The FBI opened an investigation into Seddique and apparently terminated their relationship with him in the wake of the nightclub shooting, when a search of his home turned up receipts for money transfers to Turkey and Afghanistan made in the week before the shooting.

The motion also stated that the government had received an anonymous tip in November 2012 that Seddique had sought to raise $50,000 to $100,000 to fund an attack on the Pakistani government. There is no indication that the FBI sought to stop him or cut off their relationship after receiving this report.

Salman’s defense team argued in their appeal for a dismissal that, if they had known about the father’s connection to the FBI and the money transfers, they would have “investigated whether a tie existed between Seddique Mateen and his son, specifically whether Mateen’s father was involved in or had foreknowledge of the Pulse attack.”

In fact, prosecutors also withheld information showing that Mateen had used his status as an informant to intervene successfully on his son’s behalf during a 10-month investigation between May 2013 and March 2014 after the younger Mateen had allegedly boasted to co-workers about having connections to Al Qaeda, the Muslim Brotherhood and Hezbollah.

Omar Mateen was interviewed three times by the FBI and local law enforcement, interacted a dozen times with confidential informants and was physically tracked by undercover agents on a daily basis. He told the FBI that he had claimed to belong to the three organizations because he was being harassed at work. Despite admitting that he had lied to FBI agents in a written statement, the agency decided to officially close the investigation into Omar and declare that he was not a threat.
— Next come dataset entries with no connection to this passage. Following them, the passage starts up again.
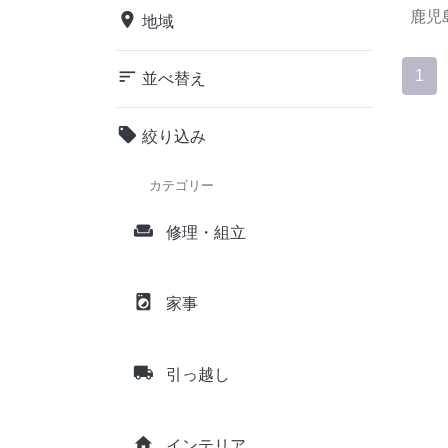
鹿児
place
地域
sort
1
並べ替え
local_offer
絞り込み
カテゴリー
weekend
修理・組立
local_laundry_service
家事
local_shipping
引っ越し
home
インテリア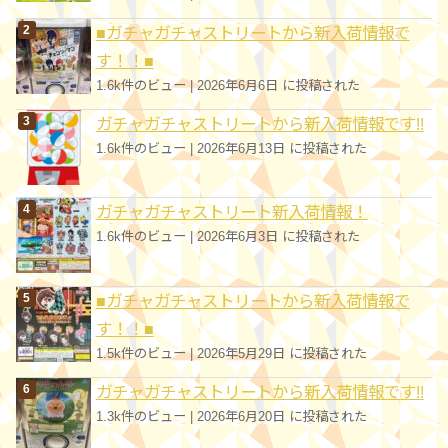
■ガチャガチャストリートから新入荷情報で
す！！■
1.6k件のビュー
|
2026年6月6日 に投稿された
ガチャガチャストリートから新入荷情報です!!
1.6k件のビュー
|
2026年6月13日 に投稿された
ガチャガチャストリート新入荷情報！
1.6k件のビュー
|
2026年6月3日 に投稿された
■ガチャガチャストリートから新入荷情報で
す！！■
1.5k件のビュー
|
2026年5月29日 に投稿された
ガチャガチャストリートから新入荷情報です!!
1.3k件のビュー
|
2026年6月20日 に投稿された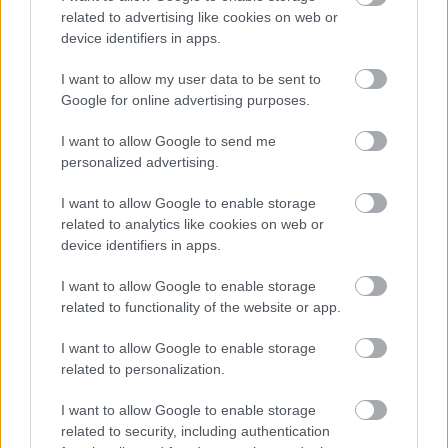
related to advertising like cookies on web or
Meccs Center
device identifiers in apps.
I want to allow my user data to be sent to
Google for online advertising purposes.
Paris Saint-Germain
vs
I want to allow Google to send me
Manchester United
personalized advertising.
Felkészülési szezon 4. mérkőzés
I want to allow Google to enable storage
Nya Ullevi, Göteborg
related to analytics like cookies on web or
2026-08-08 17:00
device identifiers in apps.
0 nap 9 óra 6 perc 25 másodperc
I want to allow Google to enable storage
related to functionality of the website or app.
Leeds United
vs
Manchester United
2026-08-12 20:30
I want to allow Google to enable storage
AC Milan
vs
Manchester United
2026-08-15 18:00
related to personalization.
I want to allow Google to enable storage
ELŐZŐ MÉRKŐZÉSEK
related to security, including authentication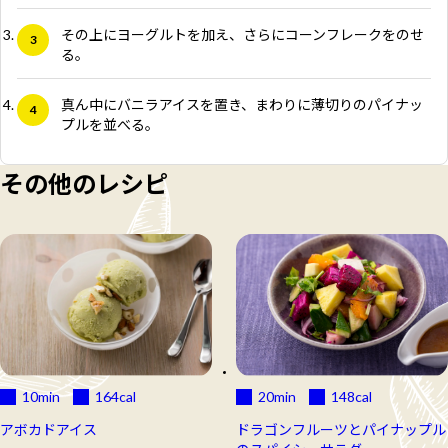
その上にヨーグルトを加え、さらにコーンフレークをのせ
る。
真ん中にバニラアイスを置き、まわりに薄切りのパイナッ
プルを並べる。
その他のレシピ
10min
164
cal
20min
148
cal
アボカドアイス
ドラゴンフルーツとパイナップル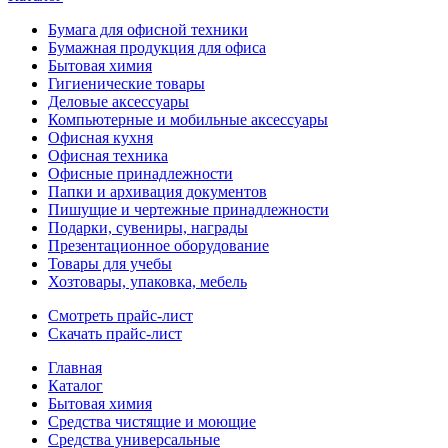
Бумага для офисной техники
Бумажная продукция для офиса
Бытовая химия
Гигиенические товары
Деловые аксессуары
Компьютерные и мобильные аксессуары
Офисная кухня
Офисная техника
Офисные принадлежности
Папки и архивация документов
Пишущие и чертежные принадлежности
Подарки, сувениры, награды
Презентационное оборудование
Товары для учебы
Хозтовары, упаковка, мебель
Смотреть прайс-лист
Скачать прайс-лист
Главная
Каталог
Бытовая химия
Средства чистящие и моющие
Средства универсальные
FBI Special Agent Juvenal Martin testified on Monday that he had worked as Seddique’s handler on the ground in Florida since 2006, and had also considered grooming the son as a government informant after finding that he did not actually have any ties to Islamist organizations.

The details that are emerging about the Mateens bears more than a certain similarity with the relations uncovered following the 2014 Boston Marathon bombing, which was carried out by Tamerlan and Dzhokhar Tsarnaev, brothers from Kyrgyzstan who grew up in the United States. In that instance, the brothers were known to the FBI through a tipoff from Russian intelligence. They also had a family connection to the CIA through their uncle Ruslan Tsarni who ran supplies to Islamist separatists in Chechnya through an outfit registered at the home of his father-in-law, Graham Fuller, a retired high-level CIA agent.

There are many questions that remain about what exactly Seddique Mateen was doing during his decade as an informant for the FBI and why he was retained as an asset, despite reportedly raising money for an attack in Pakistan. It is significant to note that Mateen hosted a program on a US-based Afghan satellite channel titled “The Durand Jirga Show” in which he advocated for the unification of Pashtuns on both sides of the Afghan-Pakistan border. He also presented himself as the head of a “transitional revolutionary government” of Afghanistan while dressed in military fatigues in videos posted on social media.